Изменить размер шрифта - +

    -  А почему нет солнца?

    -  Потому что ночь.

    -  Опять ночь… - с тоской сказал отец Кабани и упал лицом в объедки.

    Некоторое время Румата, посвистывая сквозь зубы, смотрел на него. Потом выбрался из-за стола и прошел в кладовку. В кладовке между кучей брюквы и кучей опилок поблескивал стеклянными трубками громоздкий спиртогонный агрегат отца Кабани - удивительное творение прирожденного инженера, инстинктивного химика и мастера-стеклодува. Румата дважды обошел «адскую машину» кругом, затем нашарил в темноте лом и несколько раз наотмашь ударил, никуда специально не целясь. В кладовке залязгало, задребезжало, забулькало. Гнусный запах перекисшей барды ударил в нос.

    Хрустя каблуками по битому стеклу, Румата пробрался в дальний угол и включил электрический фонарик. Там под грудой хлама стоял в прочном силикетовом сейфе малогабаритный полевой синтезатор «Мидас». Румата разбросал хлам, набрал на диске комбинацию цифр и поднял крышку сейфа. Даже в белом электрическом свете синтезатор выглядел странно среди развороченного мусора. Румата бросил в приемную воронку несколько лопат опилок, и синтезатор тихонько запел, автоматически включив индикаторную панель. Румата носком ботфорта придвинул к выходному желобу ржавое ведро. И сейчас же - дзинь, дзинь, дзинь! - посыпались на мятое жестяное дно золотые кружочки с аристократическим профилем Пица Шестого, короля Арканарского.

    Румата перенес отца Кабани на скрипучие нары, стянул с него башмаки, повернул на правый бок и накрыл облысевшей шкурой какого-то давно вымершего животного. При этом отец Кабани на минуту проснулся. Двигаться он не мог, соображать тоже. Он ограничился тем, что пропел несколько стихов из запрещенного к распеванию светского романса «Я как цветочек аленький в твоей ладошке маленькой», после чего гулко захрапел.

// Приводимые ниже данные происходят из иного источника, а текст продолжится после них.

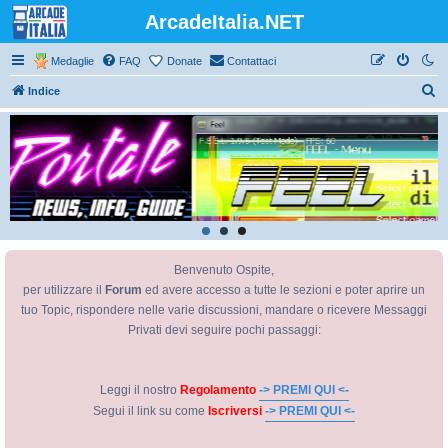
ArcadeItalia.NET
Medaglie
FAQ
Donate
Contattaci
C
Indice
e
r
c
a
Benvenuto Ospite,
per utilizzare il
Forum
ed avere accesso a tutte le sezioni e poter aprire un
tuo Topic, rispondere nelle varie discussioni, mandare o ricevere Messaggi
Privati devi seguire pochi passaggi:
Leggi il nostro
Regolamento
-> PREMI QUI <-
Segui il link su come
Iscriversi
-> PREMI QUI <-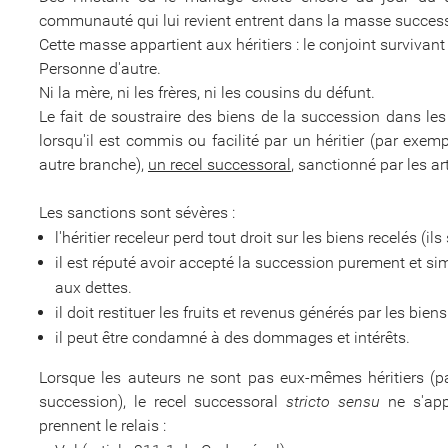
communauté qui lui revient entrent dans la masse success
Cette masse appartient aux héritiers : le conjoint survivant 
Personne d'autre.
Ni la mère, ni les frères, ni les cousins du défunt.
Le fait de soustraire des biens de la succession dans les
lorsqu'il est commis ou facilité par un héritier (par exem
autre branche),
un recel successoral
, sanctionné par les ar
Les sanctions sont sévères :
l'héritier receleur perd tout droit sur les biens recelés (il
il est réputé avoir accepté la succession purement et si
aux dettes.
il doit restituer les fruits et revenus générés par les bien
il peut être condamné à des dommages et intérêts.
Lorsque les auteurs ne sont pas eux-mêmes héritiers (pa
succession), le recel successoral
stricto sensu
ne s'appl
prennent le relais :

    Румата убрал со стола, подмел пол и протер стекло единственного окна, почерневшее от грязи и химических экспериментов, которые отец Кабани производил на подоконнике. За облупленной печкой он нашел бочку со спиртом и опорожнил ее в крысиную дыру. Затем он напоил хамахарского жеребца, засыпал ему овса из седельной сумки, умылся и сел ждать, глядя на коптящий огонек масляной лампы. Шестой год он жил этой странной, двойной жизнью и, казалось бы, совсем привык к ней, но время от времени, как, например, сейчас, ему вдруг приходило в голову, что нет на самом деле никакого организованного зверства и напирающей серости, а разыгрывается причудливое театральное представление с ним, Руматой, в главной роли. Что вот-вот после особенно удачной его реплики грянут аплодисменты и ценители из Института экспериментальной истории восхищенно закричат из лож: «Адекватно, Антон! Адекватно! Молодец, Тошка!» Он даже огляделся, но не было переполненного зала, были только почерневшие, замшелые стены из голых бревен, заляпанные наслоениями копоти.

    Во дворе тихонько ржанул и переступил копытами хамахарский жеребец. Послышалось низкое ровное гудение, до слез знакомое и совершенно здесь невероятное. Румата вслушивался, приоткрыв рот. Гудение оборвалось, язычок пламени над светильником заколебался и вспыхнул ярче. Румата стал подниматься, и в ту же минуту из ночной темноты в комнату шагнул дон Кондор, Генеральный судья и Хранитель больших государственных печатей торговой республики Соан, вице-президент Конференции двенадцати негоциантов и кавалер имперского Ордена Десницы Милосердной.

    Румата вскочил, едва не опрокинув скамью. Он готов был броситься, обнять, расцеловать его в обе щеки, но ноги, следуя этикету, сами собой согнулись в коленях, шпоры торжественно звякнули, правая рука описала широкий полукруг от сердца и в сторону, а голова нагнулась так, что подбородок утонул в пенно-кружевных брыжах.